Robin, who organizes Jewish cultural events for Columbia's School of Law in conjunction with the Chabad House, said that she was proud of the students for coalescing in opposition to the Iranian president.

"But I'm not very proud of the administration," she said. "My mother's family actually fled from Iran [after the 1979 Islamic revolution put Jewish families in danger]. My father's family fled Nazi Germany. So this is probably the last person I would ever like to see."

Echoing Robin, Blum said that if there was anything to be gleaned from the appearance, it was that Columbia's students, and the Jewish ones in particular, could rally together so successfully.
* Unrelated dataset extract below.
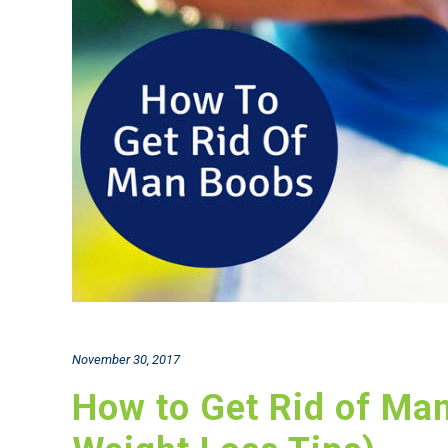
November 30, 2017
How to Get Rid of Ma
(The rabbi, who like other protesters dressed in an anti-Ahmadinejad T-shirt for the occasion – the front quoted 17th century British statesman Edmund Burke, who said, "All that is necessary for the triumph of evil is for good men to do nothing" – offered the Chabad House's support in the effort. The Jewish response to the speech was primarily coordinated by Columbia's Hillel.)

"First and foremost, I'm very proud of the students and the Jewish community in coming together in such an effective way," stated Blum. "The coalition is wide and impressive. Obviously, not everybody shares the exact same views, but the fact that it was a unifying event for the whole community is inspiring.

"I’ve been on Columbia’s campus for more than 10 years and I have yet to see the unity of students like I did today," he continued. "I'm honored to be part of that community."